[Start of Attachment]

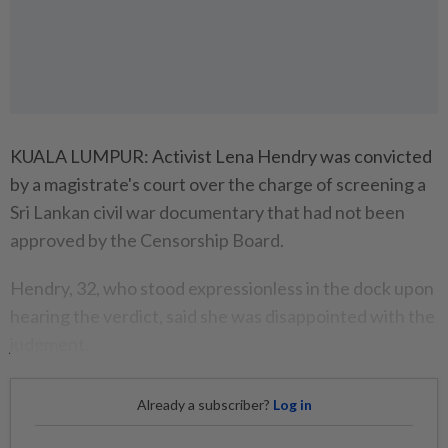
KUALA LUMPUR: Activist Lena Hendry was convicted
by a magistrate's court over the charge of screening a
Sri Lankan civil war documentary that had not been
approved by the Censorship Board.
Hendry, 32, who stood expressionless in the dock upon
hearing the verdict, said she was disappointed with the
judgment.
Already a subscriber?
Log in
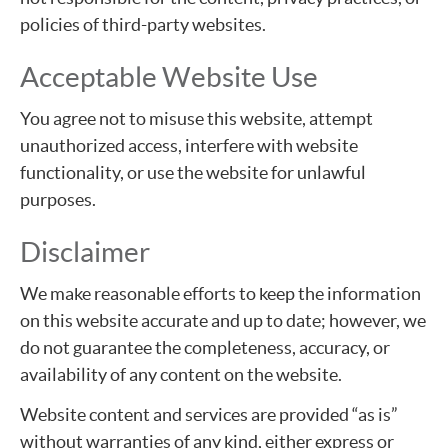
policies of third-party websites.
Acceptable Website Use
You agree not to misuse this website, attempt
unauthorized access, interfere with website
functionality, or use the website for unlawful
purposes.
Disclaimer
We make reasonable efforts to keep the information
on this website accurate and up to date; however, we
do not guarantee the completeness, accuracy, or
availability of any content on the website.
Website content and services are provided “as is”
without warranties of any kind, either express or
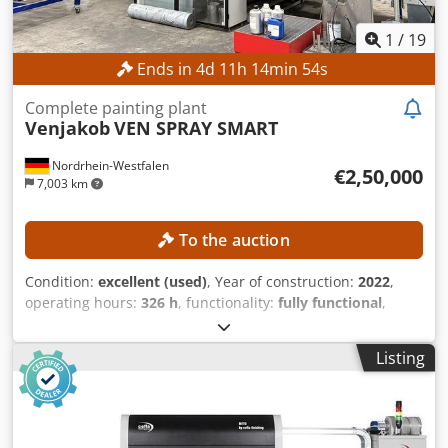
1
/
19
Ends in
4
d
11
h
14
min
52
s
Complete painting plant
Venjakob
VEN SPRAY SMART
Nordrhein-Westfalen
€2,50,000
7,003 km
To the auction
Condition:
excellent (used)
, Year of construction:
2022
,
operating hours:
326 h
, functionality:
fully functional
,
machine/vehicle number:
A20221005
, feed length X-axis:
5,500 mm
, feed length Y-axis:
1,300 mm
, feed length Z-
Listing
axis:
100 mm
, workpiece weight (max.):
500 kg
, working
width:
1,300 mm
, No minimum price – guaranteed sale to
the highest bidder! Auction of a fully automatic coating
system consisting of the following components: VEN SPRAY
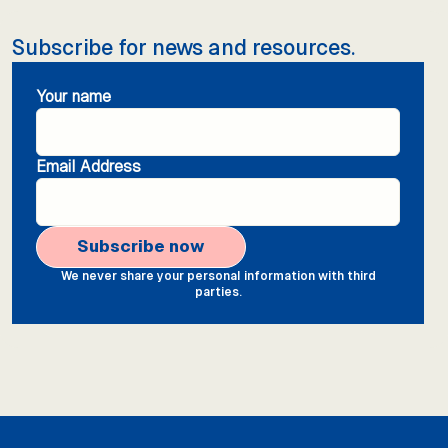
Subscribe for news and resources.
Your name
Email Address
We never share your personal information with third
parties.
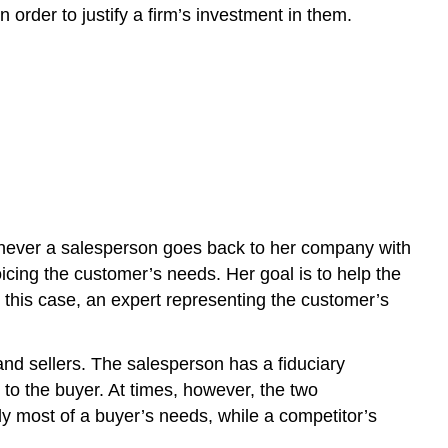
Information
order to justify a firm’s investment in them.
Types
of
Sales
Positions
Missionary
Salespeople
Trade
Salespeople
Prospectors
Account
Whenever a salesperson goes back to her company with
Managers
oicing the customer’s needs. Her goal is to help the
Other
n this case, an expert representing the customer’s
Types
of
Sales
and sellers. The salesperson has a fiduciary
Positions
 to the buyer. At times, however, the two
Key
ly most of a buyer’s needs, while a competitor’s
Takeaway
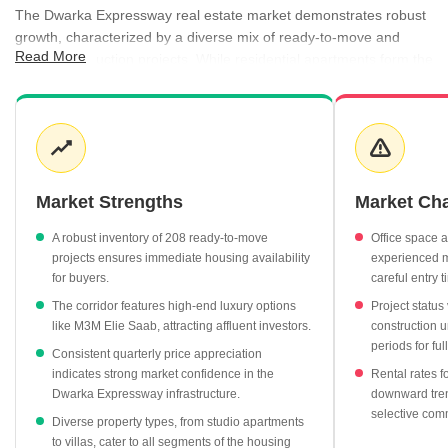
The Dwarka Expressway real estate market demonstrates robust
growth, characterized by a diverse mix of ready-to-move and
Read More
under-construction projects. While residential apartments form the
bulk of the inventory, the region also features significant
commercial and villa segments that cater to varied investment
profiles. Rental activity remains healthy, supported by consistent
demand across unit types, ranging from studio apartments to
expansive 5 BHK homes. Developers are actively shaping the
skyline with high-end projects that command premium valuations,
Market Strengths
Market Ch
particularly in sectors like 111 and 104.
A robust inventory of 208 ready-to-move
Office space 
Sector 36a commands the highest average property rate at
projects ensures immediate housing availability
experienced mi
₹19,800 per sq ft, reflecting its premium status.
for buyers.
careful entry t
The residential apartment market remains the most liquid
The corridor features high-end luxury options
Project statu
segment, with average prices currently at ₹13,600 per sq ft.
like M3M Elie Saab, attracting affluent investors.
construction u
periods for ful
Ready-to-move projects offer a stable entry point for buyers,
Consistent quarterly price appreciation
with 208 available units averaging ₹11,500 per sq ft.
indicates strong market confidence in the
Rental rates f
Dwarka Expressway infrastructure.
downward tren
Rental yields in the region hold steady at 2.40%, providing a
selective com
reliable benchmark for income-focused investors.
Diverse property types, from studio apartments
to villas, cater to all segments of the housing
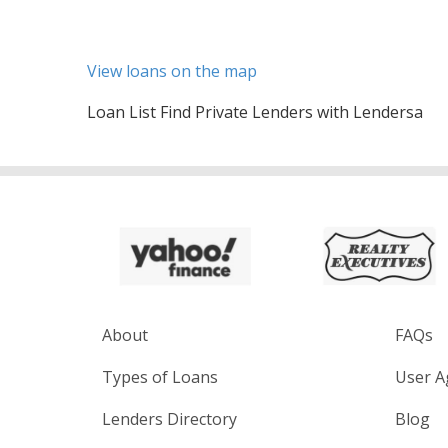
View loans on the map
Loan List Find Private Lenders with Lendersa
About
FAQs
Types of Loans
User A
Lenders Directory
Blog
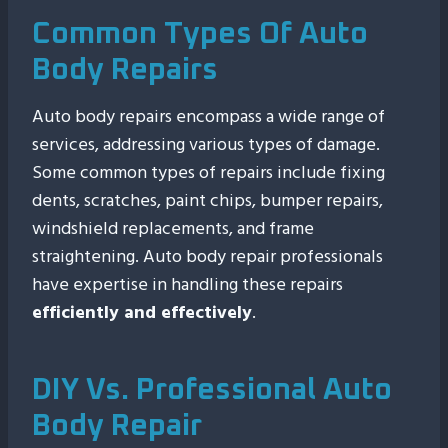
Common Types Of Auto
Body Repairs
Auto body repairs encompass a wide range of
services, addressing various types of damage.
Some common types of repairs include fixing
dents, scratches, paint chips, bumper repairs,
windshield replacements, and frame
straightening. Auto body repair professionals
have expertise in handling these repairs
efficiently and effectively
.
DIY Vs. Professional Auto
Body Repair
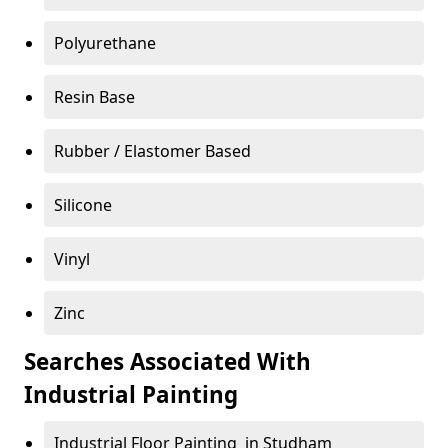
Polyurethane
Resin Base
Rubber / Elastomer Based
Silicone
Vinyl
Zinc
Searches Associated With
Industrial Painting
Industrial Floor Painting in Studham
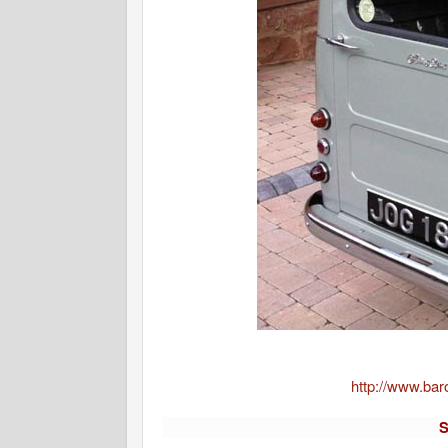
http://www.bar
S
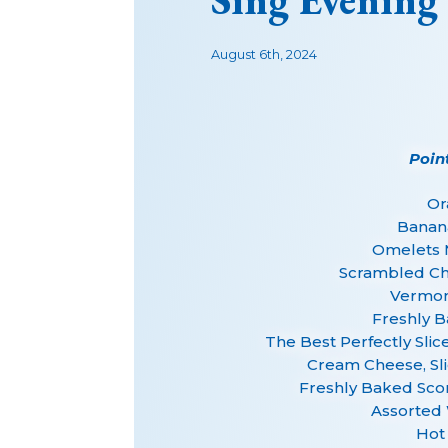
Sing Evening
August 6th, 2024
Poin
Or
Banan
Omelets 
Scrambled Ch
Vermont
Freshly B
The Best Perfectly Sl
Cream Cheese, Sl
Freshly Baked Sco
Assorted 
Hot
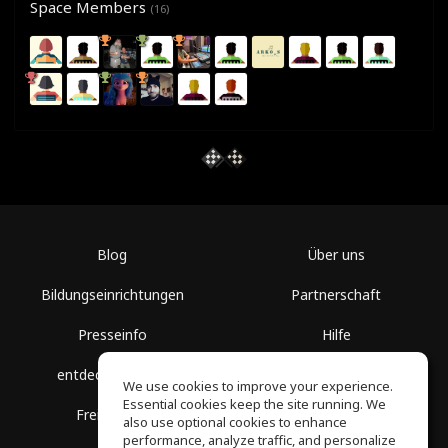
Space Members
(16)
Blog
Über uns
Bildungseinrichtungen
Partnerschaft
Presseinfo
Hilfe
entdecke Räume
Nutzungsbedingungen
We use cookies to improve your experience.
Essential cookies keep the site running. We
Freie Kurse
Datenschutz
also use optional cookies to enhance
performance, analyze traffic, and personalize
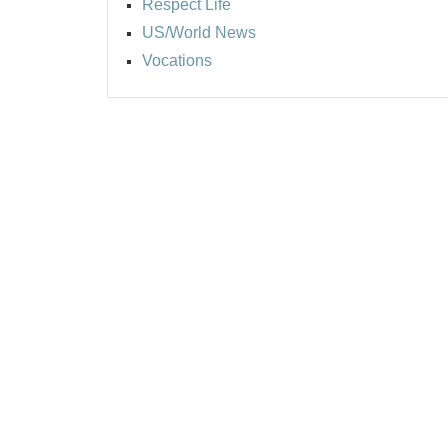
Respect Life
US/World News
Vocations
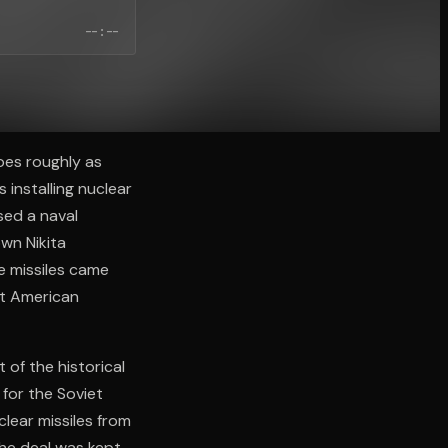
--:--
oes roughly as
 installing nuclear
sed a naval
wn Nikita
e missiles came
est American
 of the historical
 for the Soviet
lear missiles from
he deal was kept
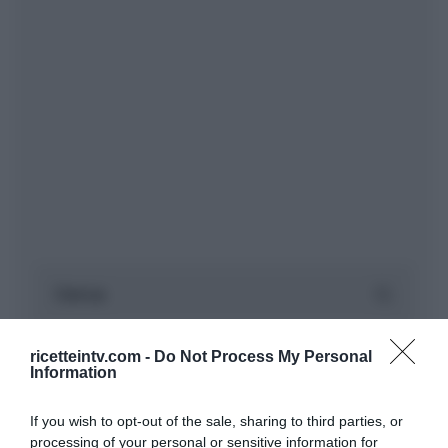
ricetteintv.com -
Do Not Process My Personal
Information
If you wish to opt-out of the sale, sharing to third parties, or
processing of your personal or sensitive information for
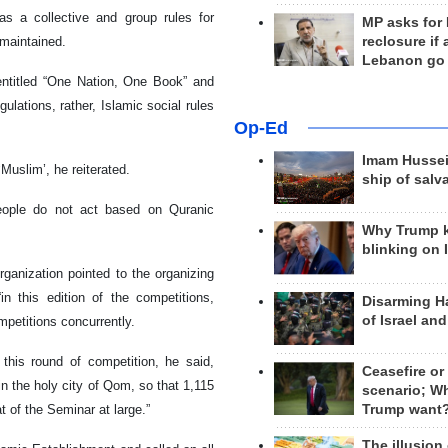
as a collective and group rules for
MP asks for
reclosure if
 maintained.
Lebanon go
entitled “One Nation, One Book” and
gulations, rather, Islamic social rules
Op-Ed
Imam Hussei
 ‘Muslim’, he reiterated.
ship of salv
eople do not act based on Quranic
Why Trump 
blinking on 
ganization pointed to the organizing
n this edition of the competitions,
Disarming H
of Israel an
ompetitions concurrently.
this round of competition, he said,
Ceasefire or
n the holy city of Qom, so that 1,115
scenario; W
Trump want
t of the Seminar at large.”
The illusion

[End of Attachment]

The problem ->
With the pictures left out, return the listing above exactly as it stands.

Exercise response ->
KUALA LUMPUR: Activist Lena Hendry was convicted
by a magistrate's court over the charge of screening a
Sri Lankan civil war documentary that had not been
approved by the Censorship Board.
Hendry, 32, who stood expressionless in the dock upon
hearing the verdict, said she was disappointed with the
judgment.
Already a subscriber?
Log in
policies of third-party websites.
Acceptable Website Use
You agree not to misuse this website, attempt
unauthorized access, interfere with website
functionality, or use the website for unlawful
purposes.
Disclaimer
We make reasonable efforts to keep the information
on this website accurate and up to date; however, we
do not guarantee the completeness, accuracy, or
availability of any content on the website.
Website content and services are provided “as is”
without warranties of any kind, either express or
1
/
19
Ends in
4
d
11
h
14
min
52
s
Complete painting plant
Venjakob
VEN SPRAY SMART
Nordrhein-Westfalen
€2,50,000
7,003 km
To the auction
Condition:
excellent (used)
, Year of construction:
2022
,
operating hours:
326 h
, functionality:
fully functional
,
machine/vehicle number:
A20221005
, feed length X-axis:
5,500 mm
, feed length Y-axis:
1,300 mm
, feed length Z-
Listing
axis:
100 mm
, workpiece weight (max.):
500 kg
, working
width:
1,300 mm
, No minimum price – guaranteed sale to
the highest bidder! Auction of a fully automatic coating
system consisting of the following components: VEN SPRAY
Subscribe for news and resources.
Your name
Email Address
We never share your personal information with third
parties.
Information
order to justify a firm’s investment in them.
Types
of
Sales
Positions
Missionary
Salespeople
Trade
Salespeople
Prospectors
Account
Whenever a salesperson goes back to her company with
Managers
oicing the customer’s needs. Her goal is to help the
Other
n this case, an expert representing the customer’s
Types
of
Sales
and sellers. The salesperson has a fiduciary
Positions
 to the buyer. At times, however, the two
Key
ly most of a buyer’s needs, while a competitor’s
Takeaway
The Dwarka Expressway real estate market demonstrates robust
growth, characterized by a diverse mix of ready-to-move and
Read More
under-construction projects. While residential apartments form the
bulk of the inventory, the region also features significant
commercial and villa segments that cater to varied investment
profiles. Rental activity remains healthy, supported by consistent
demand across unit types, ranging from studio apartments to
expansive 5 BHK homes. Developers are actively shaping the
skyline with high-end projects that command premium valuations,
Market Strengths
Market Ch
particularly in sectors like 111 and 104.
A robust inventory of 208 ready-to-move
Office space 
Sector 36a commands the highest average property rate at
projects ensures immediate housing availability
experienced mi
₹19,800 per sq ft, reflecting its premium status.
for buyers.
careful entry t
The residential apartment market remains the most liquid
The corridor features high-end luxury options
Project statu
segment, with average prices currently at ₹13,600 per sq ft.
like M3M Elie Saab, attracting affluent investors.
construction u
periods for ful
Ready-to-move projects offer a stable entry point for buyers,
Consistent quarterly price appreciation
with 208 available units averaging ₹11,500 per sq ft.
indicates strong market confidence in the
Rental rates f
Dwarka Expressway infrastructure.
downward tren
Rental yields in the region hold steady at 2.40%, providing a
selective com
reliable benchmark for income-focused investors.
Diverse property types, from studio apartments
to villas, cater to all segments of the housing
View loans on the map
Loan List Find Private Lenders with Lendersa
About
FAQs
Types of Loans
User A
Lenders Directory
Blog
Common Types Of Auto
Body Repairs
Auto body repairs encompass a wide range of
services, addressing various types of damage.
Some common types of repairs include fixing
dents, scratches, paint chips, bumper repairs,
windshield replacements, and frame
straightening. Auto body repair professionals
have expertise in handling these repairs
efficiently and effectively
.
DIY Vs. Professional Auto
Body Repair
Polyurethane
Resin Base
Rubber / Elastomer Based
Silicone
Vinyl
Zinc
Searches Associated With
Industrial Painting
Industrial Floor Painting in Studham
http://www.bar
S
Sing Evening
August 6th, 2024
Poin
Or
Banan
Omelets 
Scrambled Ch
Vermont
Freshly B
The Best Perfectly Sl
Cream Cheese, Sl
Freshly Baked Sco
Assorted 
Hot
Space Members
(16)
Blog
Über uns
Bildungseinrichtungen
Partnerschaft
Presseinfo
Hilfe
entdecke Räume
Nutzungsbedingungen
We use cookies to improve your experience.
Essential cookies keep the site running. We
Freie Kurse
Datenschutz
also use optional cookies to enhance
performance, analyze traffic, and personalize
Respect Life
US/World News
Vocations
--:--
oes roughly as
 installing nuclear
sed a naval
wn Nikita
e missiles came
est American
 of the historical
 for the Soviet
lear missiles from
he deal was kept
ricetteintv.com -
Do Not Process My Personal
Information
If you wish to opt-out of the sale, sharing to third parties, or
processing of your personal or sensitive information for
as a collective and group rules for
MP asks for
reclosure if
 maintained.
Lebanon go
entitled “One Nation, One Book” and
gulations, rather, Islamic social rules
Op-Ed
Imam Hussei
 ‘Muslim’, he reiterated.
ship of salv
eople do not act based on Quranic
Why Trump 
blinking on 
ganization pointed to the organizing
n this edition of the competitions,
Disarming H
of Israel an
ompetitions concurrently.
this round of competition, he said,
Ceasefire or
n the holy city of Qom, so that 1,115
scenario; W
Trump want
t of the Seminar at large.”
The illusion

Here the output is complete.